Лоренс Даррел - Бунт Афродиты. Tunc
Потом, в манере, характерной для комичной стороны афинской жизни — её аристофановской простоты: «Ох, не могу сидеть, любит побаловаться плёткой, этот последний».
Я не поехал обратно в Наос до тех пор, пока неделю или две спустя меня не призвали; по какойто странной реакции подсознания ни словом не обмолвился я и о Сиппле, и о моем посещении его квартиры. Ипполита тоже молчала. Никакого упоминания о случившемся, и это самое непонятное, не мог я найти и в газетах, которые самым внимательным образом просмотрел в читальном зале местной библиотеки. Ни слова, ни намёка. Должён ли я предположить, что все это было дурным сном? Ипполита была одна в неприбранном доме, лежала, чуть ли не до пояса заваленная газетами, щеки горят, в голосе торжество. Она обняла меня с необъяснимым благоговением, молитвенной нежностью — ну точно как православные крестьяне прикладываются к иконе.
— Графос! — закричала она, и на её чёрные, как у дрозда, глаза навернулись слезы. — О, ты только взгляни. Ты это читал? — Я не читал. Пресса была полна восторгов. — Это его самая великая речь — все Афины потрясены. Он снова воспрял.
Эти эзотерические превратности афинской политичёской жизни не имели ко мне никакого отношения; во всяком случае, так мне тогда казалось.
— Да ты не понимаешь. Его партия в один момент преобразовалась. Теперь он наверняка победит на осенних выборах, и это спасёт положение.
— Чьё положение? Какое положение?
— Наше, глупый.
Она дрожащей рукой налила мне выпить, роясь в ворохе газет с яркой многоцветной печатью, во всех — крупные заголовки с именем Графоса, во всех шаржи на Графоса, фотографии Графоса.

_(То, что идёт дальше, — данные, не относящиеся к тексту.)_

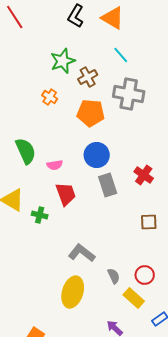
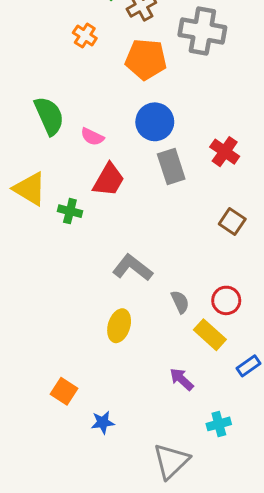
pink semicircle: (55, 165) -> (92, 137), turned 35
red trapezoid: (66, 194) -> (109, 180), turned 50
brown square: (149, 222) -> (232, 222), turned 36
yellow ellipse: (73, 292) -> (119, 326), size x0.7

— Он хочет встретиться с тобой, поблагодарить тебя. Он примет тебя в любое удобное для тебя время.
И он в самом деле принял меня — в одном из кабинетов министерства, где были высокие потолки, блистающий лаком паркет и прекрасные белуджийские ковры на полу, — более того, принял, сидя за внушительным столом розового дерева, на котором ничего не было, кроме чистого пресспапье и его собственной серебряной зажигалки. Стол был из тех, что используются только в редких случаях для подписания соглашений. Вблизи он оказался бледней, немощней и намного печальней, чем я его себе представлял, — но этот немощный человек обладал энергией калильной лампы. Он хотел видеть меня, чтобы выразить признательность, но, кроме того, им двигало любопытство. Коснувшись уха заострённым пальцем, он спросил, знает ли кто ещё о моих изобретениях, и предпринял ли я какието шаги, чтобы получить от них выгоду. На этот счёт у меня были только смутные мысли — сначала нужно довести идею до ума…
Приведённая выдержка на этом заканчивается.